A parcela da Previdência, por exemplo, corresponde a 5% do salário mínimo (hoje em R$ 1.302), o equivalente a R$ 65,10 mensais. A cobrança é menor do que a incidente sobre trabalhadores com carteira assinada, que pagam entre 7,5% e 14%, sem contar a contribuição do empregador, de 20% sobre o valor do salário. O desconto para os trabalhadores é feito por meio de um cálculo progressivo, conforme as faixas salariais.

Diante das facilidades, o regime do MEI tem atraído um número cada vez maior de inscritos. No fim de 2022, eram 14,8 milhões de microempreendedores, embora nem todos mantenham suas contribuições em dia.

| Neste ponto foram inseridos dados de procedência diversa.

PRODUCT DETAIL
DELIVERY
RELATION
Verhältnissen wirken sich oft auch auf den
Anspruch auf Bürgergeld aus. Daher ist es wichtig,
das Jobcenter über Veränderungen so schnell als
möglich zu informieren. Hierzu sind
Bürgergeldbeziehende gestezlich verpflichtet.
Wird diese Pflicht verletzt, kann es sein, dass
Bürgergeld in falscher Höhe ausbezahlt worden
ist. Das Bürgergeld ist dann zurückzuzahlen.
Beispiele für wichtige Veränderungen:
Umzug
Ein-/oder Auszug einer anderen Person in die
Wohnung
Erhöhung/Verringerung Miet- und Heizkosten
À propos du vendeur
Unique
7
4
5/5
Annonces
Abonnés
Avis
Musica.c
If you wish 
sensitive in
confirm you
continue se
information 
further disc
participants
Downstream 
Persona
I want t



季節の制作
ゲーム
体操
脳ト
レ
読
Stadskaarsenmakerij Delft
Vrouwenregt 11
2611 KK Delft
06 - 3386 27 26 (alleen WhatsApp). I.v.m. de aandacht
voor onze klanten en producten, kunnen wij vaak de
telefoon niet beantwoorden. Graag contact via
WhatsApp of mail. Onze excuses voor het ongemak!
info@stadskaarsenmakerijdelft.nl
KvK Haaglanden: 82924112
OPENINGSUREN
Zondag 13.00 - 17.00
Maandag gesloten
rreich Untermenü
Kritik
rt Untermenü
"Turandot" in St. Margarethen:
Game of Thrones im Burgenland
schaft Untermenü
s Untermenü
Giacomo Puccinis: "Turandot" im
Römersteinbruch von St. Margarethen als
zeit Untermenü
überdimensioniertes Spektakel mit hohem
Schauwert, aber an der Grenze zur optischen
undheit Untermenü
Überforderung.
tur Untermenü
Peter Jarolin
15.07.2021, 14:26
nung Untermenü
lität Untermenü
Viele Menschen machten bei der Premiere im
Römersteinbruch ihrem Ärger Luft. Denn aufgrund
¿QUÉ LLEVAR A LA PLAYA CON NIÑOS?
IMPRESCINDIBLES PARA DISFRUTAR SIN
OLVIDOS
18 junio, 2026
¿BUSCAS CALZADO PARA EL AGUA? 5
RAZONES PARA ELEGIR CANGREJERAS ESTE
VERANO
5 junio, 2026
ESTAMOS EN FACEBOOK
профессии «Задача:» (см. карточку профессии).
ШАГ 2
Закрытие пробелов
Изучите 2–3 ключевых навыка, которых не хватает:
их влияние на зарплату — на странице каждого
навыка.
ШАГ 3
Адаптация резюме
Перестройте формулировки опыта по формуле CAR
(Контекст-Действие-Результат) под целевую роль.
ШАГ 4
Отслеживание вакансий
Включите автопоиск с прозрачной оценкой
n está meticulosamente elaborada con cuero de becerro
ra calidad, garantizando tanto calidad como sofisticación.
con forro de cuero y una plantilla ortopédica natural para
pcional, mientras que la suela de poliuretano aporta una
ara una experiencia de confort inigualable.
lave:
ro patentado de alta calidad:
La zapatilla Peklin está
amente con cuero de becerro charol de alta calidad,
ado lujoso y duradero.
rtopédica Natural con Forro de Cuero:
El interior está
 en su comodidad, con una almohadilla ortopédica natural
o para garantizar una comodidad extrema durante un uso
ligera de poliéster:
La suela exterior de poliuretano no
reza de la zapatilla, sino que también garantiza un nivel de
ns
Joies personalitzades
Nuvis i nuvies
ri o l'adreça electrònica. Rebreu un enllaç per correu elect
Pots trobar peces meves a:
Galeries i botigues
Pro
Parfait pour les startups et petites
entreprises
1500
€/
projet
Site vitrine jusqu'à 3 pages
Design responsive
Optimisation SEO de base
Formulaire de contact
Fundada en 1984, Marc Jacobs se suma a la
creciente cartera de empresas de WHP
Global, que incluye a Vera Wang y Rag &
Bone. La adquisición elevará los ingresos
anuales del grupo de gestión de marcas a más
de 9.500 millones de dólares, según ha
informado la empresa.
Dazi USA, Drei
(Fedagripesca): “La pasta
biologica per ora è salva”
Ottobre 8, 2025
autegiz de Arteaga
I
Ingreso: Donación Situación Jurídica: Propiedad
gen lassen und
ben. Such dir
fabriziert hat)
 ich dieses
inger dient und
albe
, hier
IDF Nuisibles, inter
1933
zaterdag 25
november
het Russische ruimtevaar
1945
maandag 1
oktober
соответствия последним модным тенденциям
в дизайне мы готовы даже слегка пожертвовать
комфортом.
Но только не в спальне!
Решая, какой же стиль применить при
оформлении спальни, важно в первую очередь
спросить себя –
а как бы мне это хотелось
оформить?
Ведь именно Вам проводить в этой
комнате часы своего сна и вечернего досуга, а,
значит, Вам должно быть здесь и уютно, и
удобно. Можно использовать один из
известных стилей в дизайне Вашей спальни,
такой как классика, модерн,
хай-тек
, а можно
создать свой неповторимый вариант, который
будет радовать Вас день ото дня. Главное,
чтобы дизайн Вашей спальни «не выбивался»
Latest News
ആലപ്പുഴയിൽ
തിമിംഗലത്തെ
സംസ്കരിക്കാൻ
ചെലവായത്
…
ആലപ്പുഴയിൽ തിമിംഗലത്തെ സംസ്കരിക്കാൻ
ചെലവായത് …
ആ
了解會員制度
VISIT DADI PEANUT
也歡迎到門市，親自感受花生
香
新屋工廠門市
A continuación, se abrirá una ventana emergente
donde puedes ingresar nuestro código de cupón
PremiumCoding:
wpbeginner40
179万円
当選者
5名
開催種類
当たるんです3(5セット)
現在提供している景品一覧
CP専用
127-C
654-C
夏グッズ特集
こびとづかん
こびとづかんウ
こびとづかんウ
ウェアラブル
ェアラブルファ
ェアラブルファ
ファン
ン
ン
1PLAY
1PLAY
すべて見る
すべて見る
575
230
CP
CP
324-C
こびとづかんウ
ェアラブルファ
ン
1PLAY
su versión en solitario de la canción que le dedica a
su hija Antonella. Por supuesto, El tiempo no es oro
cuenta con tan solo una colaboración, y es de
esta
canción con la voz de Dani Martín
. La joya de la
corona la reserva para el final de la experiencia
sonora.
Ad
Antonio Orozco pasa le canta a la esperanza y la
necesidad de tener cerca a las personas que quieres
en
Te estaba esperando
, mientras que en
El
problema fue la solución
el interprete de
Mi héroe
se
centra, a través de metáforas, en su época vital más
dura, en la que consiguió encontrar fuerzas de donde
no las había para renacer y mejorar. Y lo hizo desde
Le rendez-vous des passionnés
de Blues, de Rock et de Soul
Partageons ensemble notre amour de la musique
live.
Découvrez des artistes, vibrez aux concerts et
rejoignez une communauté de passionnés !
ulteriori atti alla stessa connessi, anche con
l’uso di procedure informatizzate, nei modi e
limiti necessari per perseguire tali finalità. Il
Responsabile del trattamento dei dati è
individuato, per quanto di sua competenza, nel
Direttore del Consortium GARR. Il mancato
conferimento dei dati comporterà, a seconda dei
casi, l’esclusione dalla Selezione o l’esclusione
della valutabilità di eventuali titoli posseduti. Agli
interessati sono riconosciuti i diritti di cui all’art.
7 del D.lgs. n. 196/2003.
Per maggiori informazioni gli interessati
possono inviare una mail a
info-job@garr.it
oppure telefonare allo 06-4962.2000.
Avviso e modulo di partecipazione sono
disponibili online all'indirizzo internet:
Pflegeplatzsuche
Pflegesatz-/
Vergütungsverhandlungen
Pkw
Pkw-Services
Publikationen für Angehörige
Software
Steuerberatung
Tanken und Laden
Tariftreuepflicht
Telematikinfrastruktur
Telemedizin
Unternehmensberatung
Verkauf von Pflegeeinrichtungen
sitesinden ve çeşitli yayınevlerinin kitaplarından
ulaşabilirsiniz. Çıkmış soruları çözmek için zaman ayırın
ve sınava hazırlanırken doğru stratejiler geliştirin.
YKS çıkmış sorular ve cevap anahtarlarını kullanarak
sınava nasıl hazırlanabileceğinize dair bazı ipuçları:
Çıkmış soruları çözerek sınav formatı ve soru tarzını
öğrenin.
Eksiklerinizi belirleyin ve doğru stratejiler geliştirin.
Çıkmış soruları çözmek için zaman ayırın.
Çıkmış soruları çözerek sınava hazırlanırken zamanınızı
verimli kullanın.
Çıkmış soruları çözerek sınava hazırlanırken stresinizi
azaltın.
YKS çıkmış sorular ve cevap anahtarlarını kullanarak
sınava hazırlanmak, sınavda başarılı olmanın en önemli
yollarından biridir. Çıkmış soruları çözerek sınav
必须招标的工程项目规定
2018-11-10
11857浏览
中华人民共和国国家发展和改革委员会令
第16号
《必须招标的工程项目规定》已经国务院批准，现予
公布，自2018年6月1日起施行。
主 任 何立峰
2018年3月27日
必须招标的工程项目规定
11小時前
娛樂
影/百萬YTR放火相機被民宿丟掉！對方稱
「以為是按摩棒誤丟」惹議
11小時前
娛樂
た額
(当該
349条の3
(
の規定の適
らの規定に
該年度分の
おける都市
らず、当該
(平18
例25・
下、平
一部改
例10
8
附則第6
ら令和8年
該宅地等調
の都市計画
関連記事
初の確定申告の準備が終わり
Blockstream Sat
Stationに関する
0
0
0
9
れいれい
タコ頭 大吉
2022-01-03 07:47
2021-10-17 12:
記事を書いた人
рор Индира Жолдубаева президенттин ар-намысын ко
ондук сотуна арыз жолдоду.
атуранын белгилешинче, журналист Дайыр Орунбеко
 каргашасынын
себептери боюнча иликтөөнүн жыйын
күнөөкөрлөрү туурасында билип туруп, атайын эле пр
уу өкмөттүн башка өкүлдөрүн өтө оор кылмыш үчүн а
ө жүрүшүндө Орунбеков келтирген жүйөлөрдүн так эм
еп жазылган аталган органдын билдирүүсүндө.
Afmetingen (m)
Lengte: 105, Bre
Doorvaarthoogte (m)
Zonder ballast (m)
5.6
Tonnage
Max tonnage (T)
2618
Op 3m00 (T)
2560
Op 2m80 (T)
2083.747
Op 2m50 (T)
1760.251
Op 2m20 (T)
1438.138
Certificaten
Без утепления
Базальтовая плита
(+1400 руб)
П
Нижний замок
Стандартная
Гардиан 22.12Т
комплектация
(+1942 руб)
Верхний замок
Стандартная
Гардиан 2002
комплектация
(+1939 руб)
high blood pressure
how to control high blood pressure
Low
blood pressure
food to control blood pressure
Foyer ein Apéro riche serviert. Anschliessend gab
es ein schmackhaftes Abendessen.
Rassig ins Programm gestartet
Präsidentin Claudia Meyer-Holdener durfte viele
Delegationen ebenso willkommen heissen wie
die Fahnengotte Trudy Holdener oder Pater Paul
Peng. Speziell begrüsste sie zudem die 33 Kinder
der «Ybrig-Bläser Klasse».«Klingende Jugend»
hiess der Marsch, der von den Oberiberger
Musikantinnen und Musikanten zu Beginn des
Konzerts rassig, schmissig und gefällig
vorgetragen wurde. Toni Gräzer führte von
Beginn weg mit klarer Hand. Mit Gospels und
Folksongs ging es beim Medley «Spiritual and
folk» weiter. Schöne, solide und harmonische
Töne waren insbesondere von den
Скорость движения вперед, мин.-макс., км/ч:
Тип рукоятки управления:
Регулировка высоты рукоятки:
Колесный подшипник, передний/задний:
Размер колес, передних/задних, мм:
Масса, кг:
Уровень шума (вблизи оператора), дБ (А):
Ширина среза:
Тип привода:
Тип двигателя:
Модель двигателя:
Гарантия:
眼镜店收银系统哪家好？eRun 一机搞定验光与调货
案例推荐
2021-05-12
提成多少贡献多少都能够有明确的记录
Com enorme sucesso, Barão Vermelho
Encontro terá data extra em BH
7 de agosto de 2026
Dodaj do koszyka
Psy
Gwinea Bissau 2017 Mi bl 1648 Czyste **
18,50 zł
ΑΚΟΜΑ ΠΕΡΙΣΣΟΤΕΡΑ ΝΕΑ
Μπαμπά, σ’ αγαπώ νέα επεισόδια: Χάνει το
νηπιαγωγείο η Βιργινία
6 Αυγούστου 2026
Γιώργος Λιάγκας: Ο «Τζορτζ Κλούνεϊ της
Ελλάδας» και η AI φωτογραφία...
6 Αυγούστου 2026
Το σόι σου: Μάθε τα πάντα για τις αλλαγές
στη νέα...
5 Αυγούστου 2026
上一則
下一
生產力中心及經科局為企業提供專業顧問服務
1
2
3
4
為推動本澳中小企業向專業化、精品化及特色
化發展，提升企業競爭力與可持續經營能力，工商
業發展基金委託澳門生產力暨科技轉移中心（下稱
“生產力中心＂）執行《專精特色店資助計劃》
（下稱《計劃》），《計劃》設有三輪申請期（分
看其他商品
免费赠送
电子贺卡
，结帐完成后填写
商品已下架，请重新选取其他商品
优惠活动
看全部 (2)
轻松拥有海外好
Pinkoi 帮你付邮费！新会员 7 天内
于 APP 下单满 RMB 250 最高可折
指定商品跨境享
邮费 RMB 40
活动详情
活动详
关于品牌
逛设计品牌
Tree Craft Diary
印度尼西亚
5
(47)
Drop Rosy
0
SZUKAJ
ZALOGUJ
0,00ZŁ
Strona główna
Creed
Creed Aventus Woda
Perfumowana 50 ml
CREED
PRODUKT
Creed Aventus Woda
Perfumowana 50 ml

O Congresso também facilitou as condições para que mais trabalhadores pudessem se enquadrar na categoria, elevando o limite de faturamento anual dos originais R$ 36 mil para R$ 81 mil no fim de 2021
—um ganho de 125%, mais que a inflação do período (112,15%).

Já há projetos em tramitação no Congresso para ampliar ainda mais esse limite, com valores entre R$ 130 mil e R$ 145 mil —com impactos sobre a receita tributária do governo.

Os pesquisadores mostram que, entre 2011 e 2021, o número médio mensal de contribuintes do INSS teve um aumento de 13,4%, mas o principal ganho veio dos MEIs, cuja expansão foi de expressivos 764,2% no mesmo período. Eles saíram de uma média de 581 mil contribuintes mensais em 2011 para 5 milhões ao final do período.

Enquanto isso, houve queda em modalidades como empregado doméstico com carteira (-13,3%) e contribuinte individual com plano completo, sem subsídio (-3,7%). A média de contribuintes entre trabalhadores com carteira assinada, público que reúne o maior número absoluto de segurados do INSS, subiu no período, mas em ritmo mais tímido: 6,2%.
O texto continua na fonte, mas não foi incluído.